Physlib.SpaceAndTime.Space.Translations

For a translation vector $a \in \mathbb{R}^d$, this definition represents the continuous linear map $\tau_a: \mathcal{S}(\text{Space } d, X) \to \mathcal{S}(\text{Space } d, X)$ that acts on a Schwartz function $\eta$ by translating its argument. Specifically, for any $x \in \text{Space } d$, the value of the translated function is given by $(\tau_a \eta)(x) = \eta(x - v)$, where $v \in \text{Space } d$ is the vector corresponding to $a$ under the standard orthonormal basis.
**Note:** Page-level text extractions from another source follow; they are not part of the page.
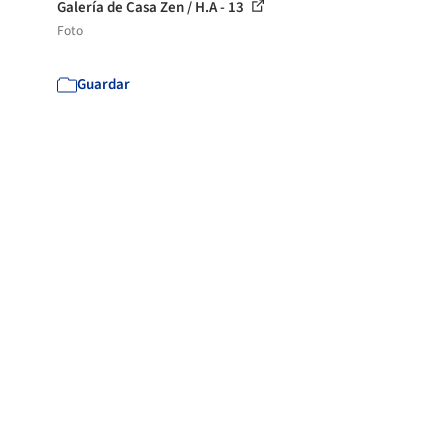
Galería de Casa Zen / H.A - 13
Foto
Guardar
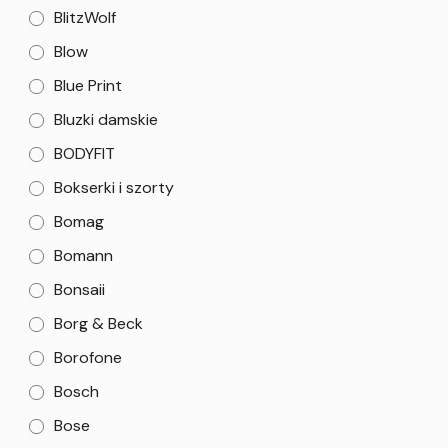
BlitzWolf
Blow
Blue Print
Bluzki damskie
BODYFIT
Bokserki i szorty
Bomag
Bomann
Bonsaii
Borg & Beck
Borofone
Bosch
Bose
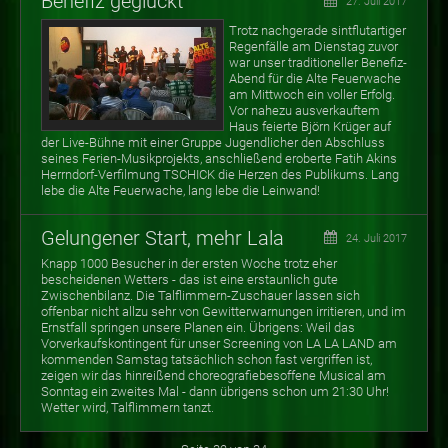
Benefiz geglückt
27. Juli 2017
Trotz nachgerade sintflutartiger
Regenfälle am Dienstag zuvor
war unser traditioneller Benefiz-
Abend für die Alte Feuerwache
am Mittwoch ein voller Erfolg.
Vor nahezu ausverkauftem
Haus feierte Björn Krüger auf
der Live-Bühne mit einer Gruppe Jugendlicher den Abschluss
seines Ferien-Musikprojekts, anschließend eroberte Fatih Akins
Herrndorf-Verfilmung TSCHICK die Herzen des Publikums. Lang
lebe die Alte Feuerwache, lang lebe die Leinwand!
Gelungener Start, mehr Lala
24. Juli 2017
Knapp 1000 Besucher in der ersten Woche trotz eher
bescheidenen Wetters - das ist eine erstaunlich gute
Zwischenbilanz. Die Talflimmern-Zuschauer lassen sich
offenbar nicht allzu sehr von Gewitterwarnungen irritieren, und im
Ernstfall springen unsere Planen ein. Übrigens: Weil das
Vorverkaufskontingent für unser Screening von LA LA LAND am
kommenden Samstag tatsächlich schon fast vergriffen ist,
zeigen wir das hinreißend choreografiebesoffene Musical am
Sonntag ein zweites Mal - dann übrigens schon um 21:30 Uhr!
Wetter wird, Talflimmern tanzt.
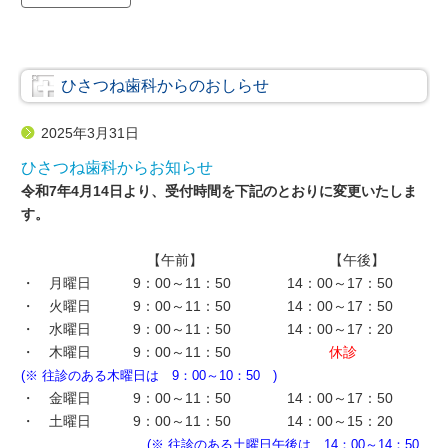
テ
示
ゴ
リ
ー
ひさつね歯科からのおしらせ
2025年3月31日
ひさつね歯科からお知らせ
令和7年4月14日より、受付時間を下記のとおりに変更いたしま
す。
【午前】 【午後】
・ 月曜日 9：00～11：50 14：00～17：50
・ 火曜日 9：00～11：50 14：00～17：50
・ 水曜日 9：00～11：50 14：00～17：20
・ 木曜日 9：00～11：50
休診
(※ 往診のある木曜日は 9：00～10：50 )
・ 金曜日 9：00～11：50 14：00～17：50
・ 土曜日 9：00～11：50 14：00～15：20
(※ 往診のある土曜日午後は 14：00～14：50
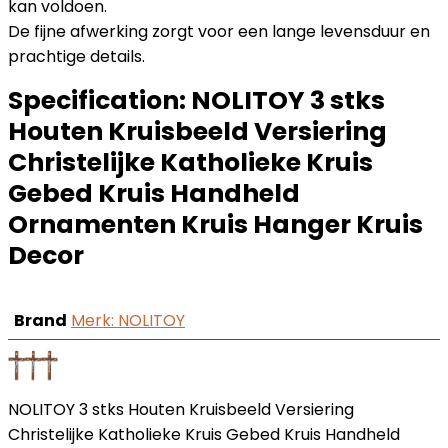
kan voldoen.
De fijne afwerking zorgt voor een lange levensduur en
prachtige details.
Specification:
NOLITOY 3 stks
Houten Kruisbeeld Versiering
Christelijke Katholieke Kruis
Gebed Kruis Handheld
Ornamenten Kruis Hanger Kruis
Decor
Brand
Merk: NOLITOY
NOLITOY 3 stks Houten Kruisbeeld Versiering
Christelijke Katholieke Kruis Gebed Kruis Handheld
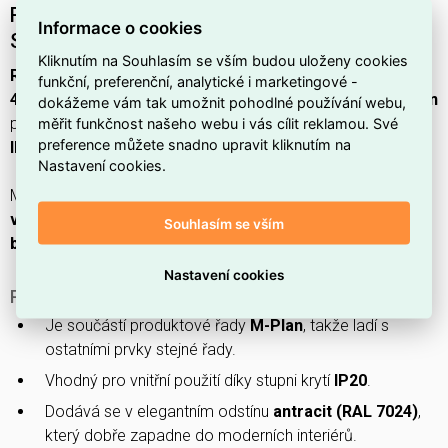
Rámeček M-Plan 1násobný Antracit
Informace o cookies
SCHNEIDER 486114
Kliknutím na Souhlasím se vším budou uloženy cookies
Rámeček M-Plan 1násobný Antracit SCHNEIDER
(EAN:
funkční, preferenční, analytické i marketingové -
4011281895304
) je
antracitový
plastový rám z řady
M-Plan
dokážeme vám tak umožnit pohodlné používání webu,
pro
1 jednotku
s ochranou
IP20
, mechanickou ochranou
měřit funkčnost našeho webu i vás cílit reklamou. Své
preference můžete snadno upravit kliknutím na
IK02
a barevným kódem
RAL 7024
.
Nastavení cookies.
Má rozměry
85,8 × 83,4 × 10,1 mm
, umožňuje montáž
vodorovně i svisle
, typ upevnění je
upínací/šroubovací
, je
Souhlasím se vším
bez halogenů
a průměr otvoru je
60 mm
.
Nastavení cookies
PROČ SI VYBRAT TENTO RÁMEČEK?
Je součástí produktové řady
M-Plan
, takže ladí s
ostatními prvky stejné řady.
Vhodný pro vnitřní použití díky stupni krytí
IP20
.
Dodává se v elegantním odstínu
antracit (RAL 7024)
,
který dobře zapadne do moderních interiérů.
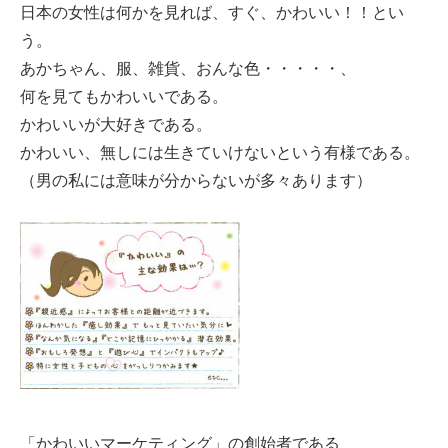
日本の女性は何かを見れば、すぐ、かわいい！！とい
う。
あかちゃん、服、雑貨、おんな色・・・・・、
何を見てもかわいいである。
かわいいが大好きである。
かわいい、無しには生きていけないという有様である。
（男の私には意味が分からないが多々あります）
「かわいいマーケティング」の創始者である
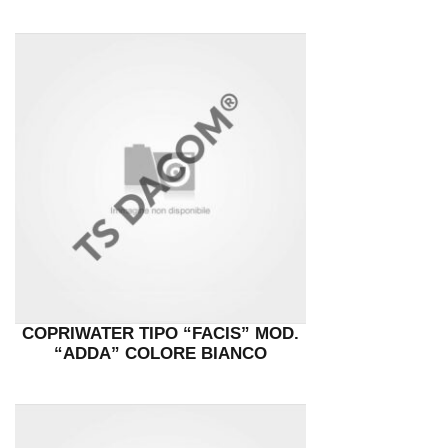
COPRIWATER TIPO “FACIS” MOD.
“ADDA” COLORE BIANCO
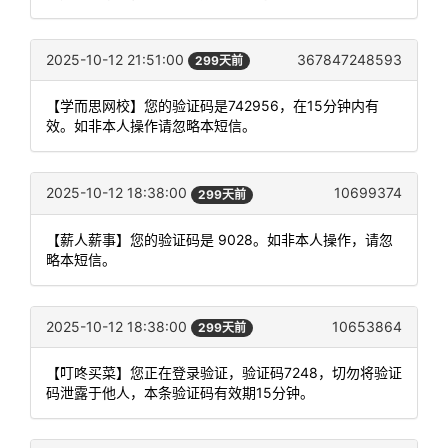
2025-10-12 21:51:00
367847248593
299天前
【学而思网校】您的验证码是742956，在15分钟内有
效。如非本人操作请忽略本短信。
2025-10-12 18:38:00
10699374
299天前
【薪人薪事】您的验证码是 9028。如非本人操作，请忽
略本短信。
2025-10-12 18:38:00
10653864
299天前
【叮咚买菜】您正在登录验证，验证码7248，切勿将验证
码泄露于他人，本条验证码有效期15分钟。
For any translation vector $a \in \mathbb{R}^d$, any Schwartz function $\eta \in \mathcal{S}(\text{Space } d, X)$, and any point $x \in \text{Space } d$, the translation operator $\tau_a$ acting on $\eta$ satisfies the pointwise evaluation formula: $$(\tau_a \eta)(x) = \eta(x - v)$$ where $v \in \text{Space } d$ is the vector obtained from the coordinates $a$ using the standard orthonormal basis.

For any dimension $d \in \mathbb{N}$, given a translation vector $a \in \mathbb{R}^d$ and a Schwartz function $\eta \in \mathcal{S}(\text{Space } d, X)$, the translated function $\tau_a \eta$ is equal to the function $x \mapsto \eta(x - v_a)$, where $v_a \in \text{Space } d$ is the vector corresponding to the coordinates $a$ under the standard orthonormal basis of $\text{Space } d$.

For a translation vector $a \in \mathbb{R}^d$, this definition defines a linear map $\tau_a$ on the space of $X$-valued distributions on $\text{Space } d$. For any distribution $T \in \text{Space } d \to d[\mathbb{R}] X$, the translated distribution $\tau_a T$ is defined by its action on a test function $\eta$ in the Schwartz space $\mathcal{S}(\text{Space } d, \mathbb{R})$ as $(\tau_a T)(\eta) = T(\tau_{-a} \eta)$, where $\tau_{-a}$ is the translation operator on the Schwartz space.

For any dimension $d \in \mathbb{N}$, given a translation vector $a \in \mathbb{R}^d$, a distribution $T$ on $\text{Space } d$ with values in $X$, and a real-valued Schwartz test function $\eta \in \mathcal{S}(\text{Space } d, \mathbb{R})$, the action of the translated distribution $\tau_a T$ on $\eta$ is defined as the action of the distribution $T$ on the test function translated by $-a$. That is, $(\tau_a T)(\eta) = T(\tau_{-a} \eta)$.

Let $V = \text{Space } d$ be a $d$-dimensional real inner product space. For any translation vector $a \in \mathbb{R}^d$ and any scalar-valued distribution $T \in \mathcal{D}'(V, \mathbb{R})$, the distributional gradient of the translated distribution $\tau_a T$ is equal to the translation of the distributional gradient of $T$. That is, $$\nabla(\tau_a T) = \tau_a(\nabla T)$$ where $\nabla$ is the distributional gradient operator and $\tau_a$ is the translation operator on distributions.

For a natural number $d$, let $f: \text{Space}(d+1) \to X$ be a distribution-bounded function, and let $T_f$ be its associated distribution. For any translation vector $a \in \mathbb{R}^{d+1}$, the translation of the distribution $T_f$ by $a$ (denoted $\tau_a T_f$) is equal to the distribution associated with the function $x \mapsto f(x - v_a)$, where $v_a$ is the vector in $\text{Space}(d+1)$ corresponding to $a$ under the standard basis. That is, $$\tau_a T_f = T_{x \mapsto f(x - v_a)}.$$

For any dimension $d \in \mathbb{N}$, given a translation vector $a \in \mathbb{R}^d$ and an $\mathbb{R}^d$-valued distribution $T$ on $\text{Space } d$, the distributional divergence of the translated distribution $\tau_a T$ is equal to the translation of the distributional divergence of $T$. That is, $$\text{distDiv}(\tau_a T) = \tau_a(\text{distDiv } T)$$ where $\tau_a$ denotes the translation operator on distributions and $\text{distDiv}$ denotes the distributional divergence operator.